--- MATERIAL FOR THE TASK ---

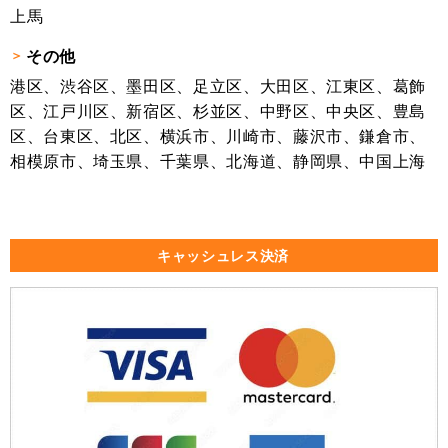
上馬
その他
港区、渋谷区、墨田区、足立区、大田区、江東区、葛飾
区、江戸川区、新宿区、杉並区、中野区、中央区、豊島
区、台東区、北区、横浜市、川崎市、藤沢市、鎌倉市、
相模原市、埼玉県、千葉県、北海道、静岡県、中国上海
キャッシュレス決済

---

> [INSTRUCTIONS FOR THE TASK]
Exclude all images, then retype the records above without alteration.

> [RESULT]
上馬
その他
港区、渋谷区、墨田区、足立区、大田区、江東区、葛飾
区、江戸川区、新宿区、杉並区、中野区、中央区、豊島
区、台東区、北区、横浜市、川崎市、藤沢市、鎌倉市、
相模原市、埼玉県、千葉県、北海道、静岡県、中国上海
キャッシュレス決済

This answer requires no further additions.